鎌倉入りを果たした白馬 金乗院義貞霊馬堂/埼玉県所沢市

埼玉県所沢市にある狭山丘陵は、雑木林や湿地、谷戸がある自然環境で、歴史の足跡をとどめた所でもある。

狭山湖東側の山中にある山口観音金乗院は真言宗の古刹(こさつ)で、弘法大師の開基。1200年余の歴史を持つ。山の斜面全体が境内で、見所が多いが、仁王門をくぐって最初に出合うのが義貞霊馬堂の白馬だ。

白馬は新田義貞公に仕えた馬で、義貞が元弘3(1333)年に鎌倉入りをした時、供となって忠義を尽くした。義貞は途中、ここで戦勝祈願をしたので、目的を成し遂げた後、白馬は余生をここで過ごした。そして500年ほど前に生まれ変わったという。

昭和43(1968)年に解脱会によってこのお堂が建て替えられた。

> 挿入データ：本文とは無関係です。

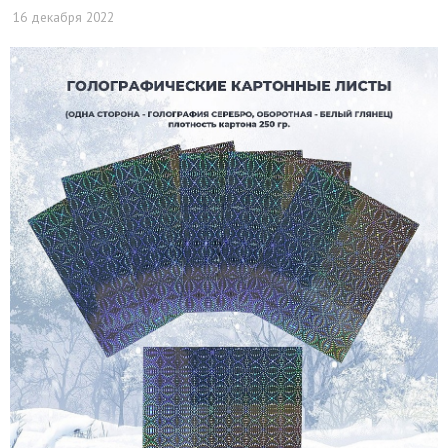
16 декабря 2022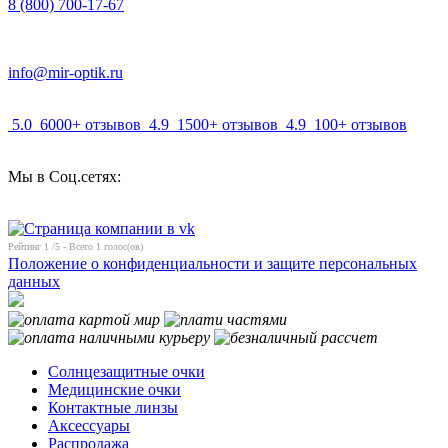
8 (800) 700-17-67
info@mir-optik.ru
5.0
6000+ отзывов
4.9
1500+ отзывов
4.9
100+ отзывов
Мы в Соц.сетях:
Рейтинг
1
/5 - Всего
1
голос(ов)
Положение о конфиденциальности и защите персональных
данных
Солнцезащитные очки
Медицинские очки
Контактные линзы
Аксессуары
Распродажа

その際に本橋俊男氏の手によって100頭の馬の彫像が作られ、寄進された。それらの彫像が白馬の後ろに収められていて、おびただしい馬が憩う牧場のようだ。

近くには西武球場があり、西武遊園地もある。新しいレジャーランドの一帯だが隣接しているのは歴史の道。金乗院は武蔵野七福神霊場であり、境内を散策すると、長い歳月、人々を呼び集めて来た聖地だということが分かる。